# WHAT IS EXPECTED
Locate all lines in the data below that hold "have" and show them.

:::

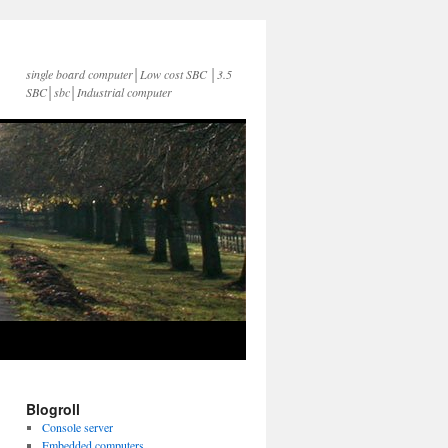
single board computer│Low cost SBC │3.5
SBC│sbc│Industrial computer
Blogroll
Console server
Embedded computers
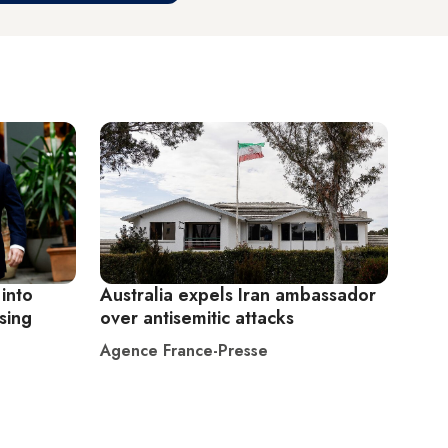
 into
Australia expels Iran ambassador
sing
over antisemitic attacks
Agence France-Presse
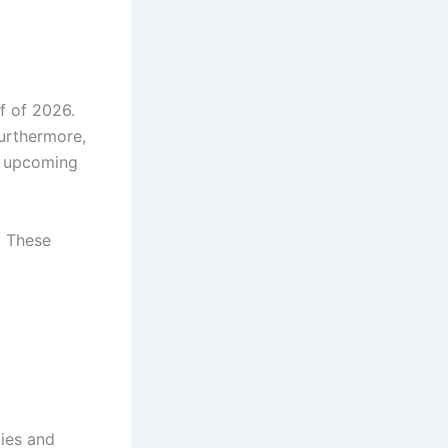
f of 2026.
Furthermore,
he upcoming
. These
ties and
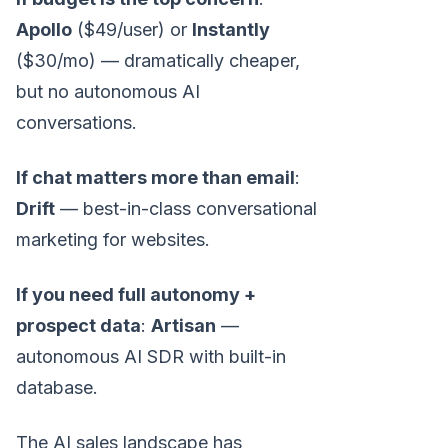
Apollo
($49/user) or
Instantly
($30/mo) — dramatically cheaper,
but no autonomous AI
conversations.
If chat matters more than email
:
Drift
— best-in-class conversational
marketing for websites.
If you need full autonomy +
prospect data
:
Artisan
—
autonomous AI SDR with built-in
database.
The AI sales landscape has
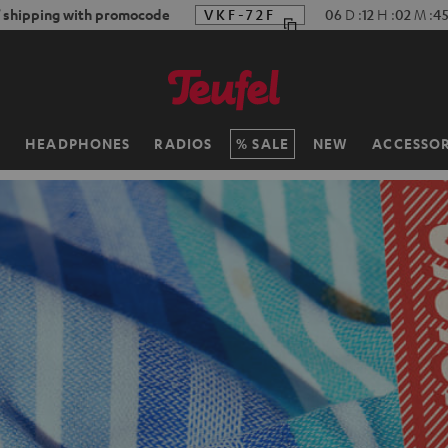
f shipping with promocode
VKF-72F
06
D
:
12
H
:
02
M
:
4
H
HEADPHONES
RADIOS
SALE
NEW
ACCESSOR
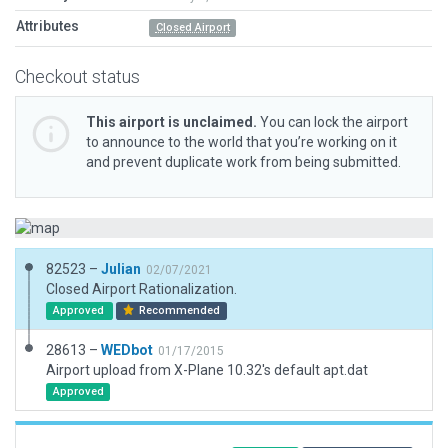
Attributes
Closed Airport
Checkout status
This airport is unclaimed.
You can lock the airport
to announce to the world that you’re working on it
and prevent duplicate work from being submitted.
82523 –
Julian
02/07/2021
Closed Airport Rationalization.
Approved
Recommended
28613 –
WEDbot
01/17/2015
Airport upload from X-Plane 10.32's default apt.dat
Approved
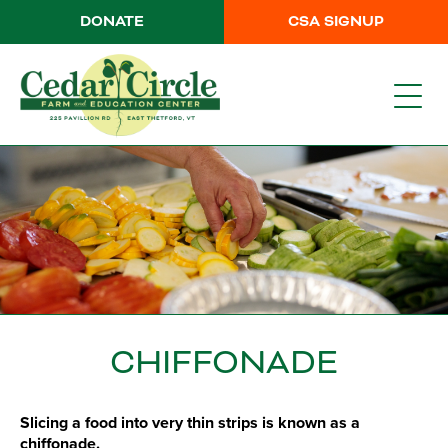
DONATE
CSA SIGNUP
CHIFFONADE
Slicing a food into very thin strips is known as a
chiffonade.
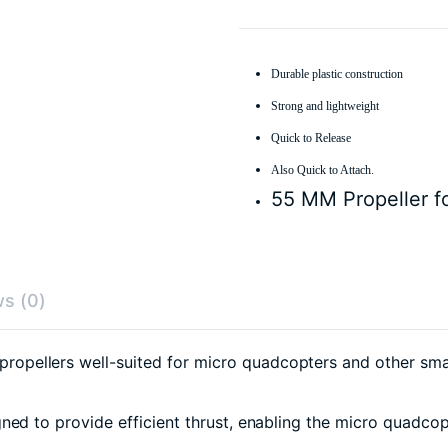
Durable plastic construction
Strong and lightweight
Quick to Release
Also Quick to Attach.
55 MM Propeller fo
s (0)
pellers well-suited for micro quadcopters and other smal
ed to provide efficient thrust, enabling the micro quadcopt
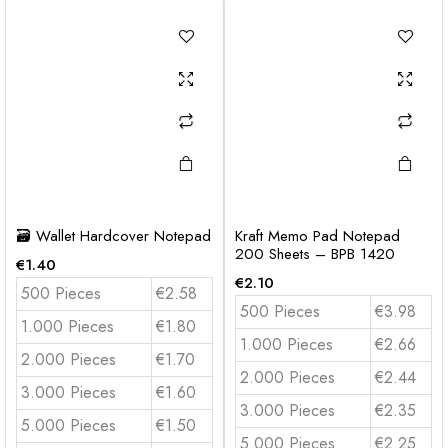
🗃️ Wallet Hardcover Notepad
Kraft Memo Pad Notepad
200 Sheets – BPB 1420
€
1.40
€
2.10
500 Pieces
€2.58
500 Pieces
€3.98
1.000 Pieces
€1.80
1.000 Pieces
€2.66
2.000 Pieces
€1.70
2.000 Pieces
€2.44
3.000 Pieces
€1.60
3.000 Pieces
€2.35
5.000 Pieces
€1.50
5.000 Pieces
€2.25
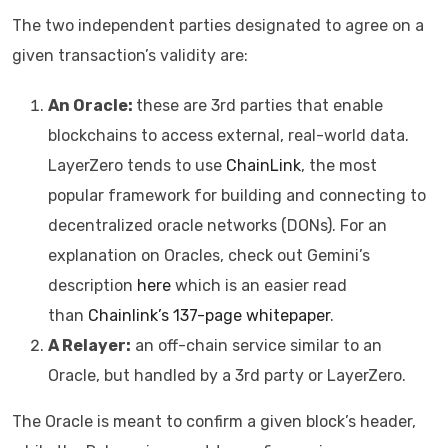
The two independent parties designated to agree on a
given transaction’s validity are:
An Oracle:
these are 3rd parties that enable
blockchains to access external, real-world data.
LayerZero tends to use
ChainLink
, the most
popular framework for building and connecting to
decentralized oracle networks (DONs). For an
explanation on Oracles, check out Gemini’s
description
here
which is an easier read
than
Chainlink’s 137-page whitepaper
.
A Relayer:
an off-chain service similar to an
Oracle, but handled by a 3rd party or LayerZero.
The Oracle is meant to confirm a given block’s header,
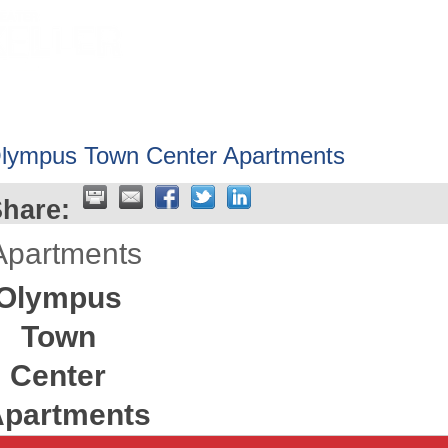
HOME
ABOUT
GET INVOLV
lympus Town Center Apartments
hare:
Apartments
Olympus
Town
Center
partments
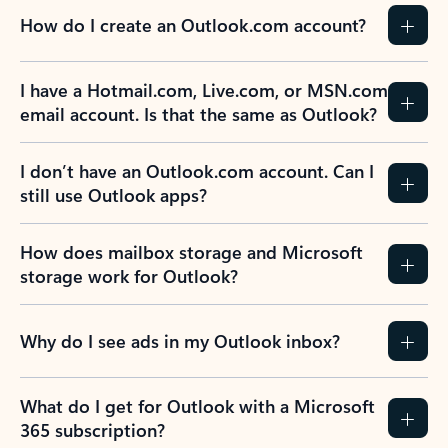
How do I create an Outlook.com account?
I have a Hotmail.com, Live.com, or MSN.com
email account. Is that the same as Outlook?
I don’t have an Outlook.com account. Can I
still use Outlook apps?
How does mailbox storage and Microsoft
storage work for Outlook?
Why do I see ads in my Outlook inbox?
What do I get for Outlook with a Microsoft
365 subscription?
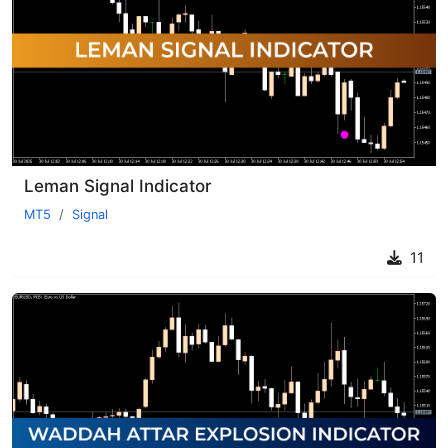
Leman Signal Indicator
MT5
Signal
11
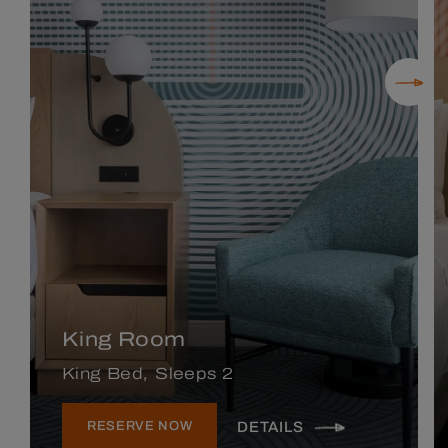
King Room
King Bed
Sleeps 2
DETAILS
RESERVE NOW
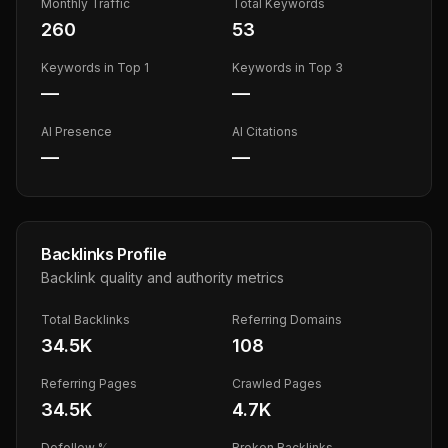
Monthly Traffic
Total Keywords
260
53
Keywords in Top 1
Keywords in Top 3
—
—
AI Presence
AI Citations
—
—
Backlinks Profile
Backlink quality and authority metrics
Total Backlinks
Referring Domains
34.5K
108
Referring Pages
Crawled Pages
34.5K
4.7K
Dofollow %
Broken Backlinks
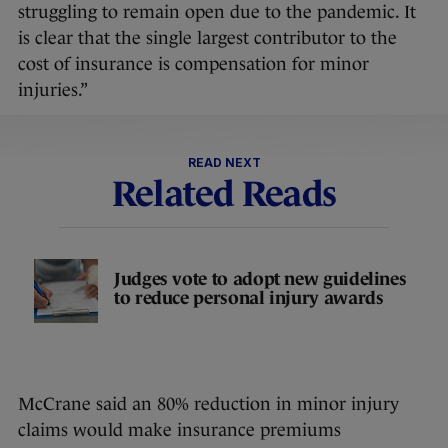
struggling to remain open due to the pandemic. It
is clear that the single largest contributor to the
cost of insurance is compensation for minor
injuries.”
READ NEXT
Related Reads
Judges vote to adopt new guidelines
to reduce personal injury awards
McCrane said an 80% reduction in minor injury
claims would make insurance premiums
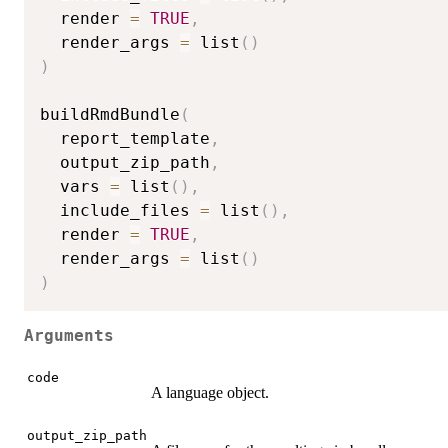
  render 
=
TRUE
,
  render_args 
=
 list
(
)
)
buildRmdBundle
(
  report_template
,
  output_zip_path
,
  vars 
=
 list
(
)
,
  include_files 
=
 list
(
)
,
  render 
=
TRUE
,
  render_args 
=
 list
(
)
)
Arguments
code
A language object.
output_zip_path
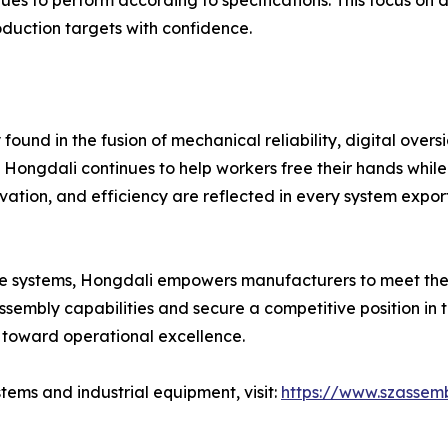
es to perform according to specifications. This focus on d
oduction targets with confidence.
nd in the fusion of mechanical reliability, digital oversig
ongdali continues to help workers free their hands while 
ovation, and efficiency are reflected in every system expo
eable systems, Hongdali empowers manufacturers to meet th
 assembly capabilities and secure a competitive position in
p toward operational excellence.
ems and industrial equipment, visit:
https://www.szassemb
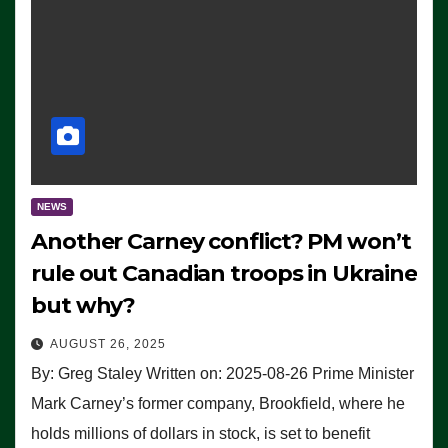
NEWS
Another Carney conflict? PM won’t
rule out Canadian troops in Ukraine
but why?
AUGUST 26, 2025
By: Greg Staley Written on: 2025-08-26 Prime Minister
Mark Carney’s former company, Brookfield, where he
holds millions of dollars in stock, is set to benefit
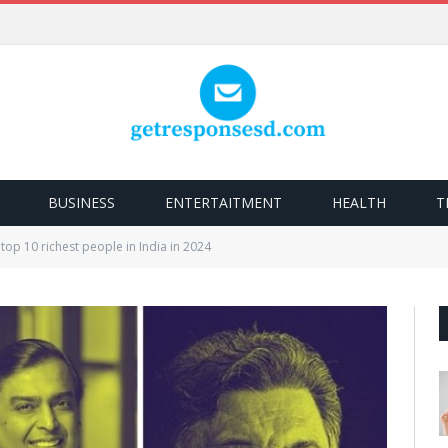
BUSINESS
ENTERTAITMENT
HEALTH
T
top 10 richest people in India in 2024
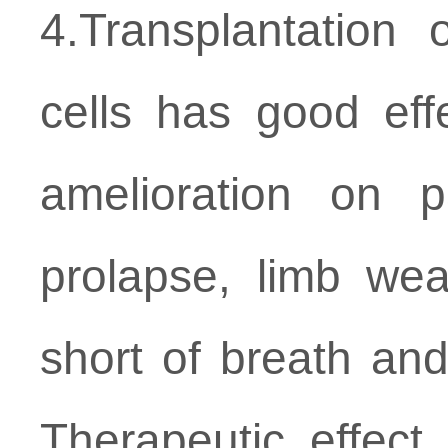
4.Transplantatio
cells has good eff
amelioration on p
prolapse, limb we
short of breath and
Therapeutic effect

:::

# SOLUTION TO THE PROBLEM
I have a Hotmail.com, Live.com, or MSN.com
I don’t have an Outlook.com account. Can I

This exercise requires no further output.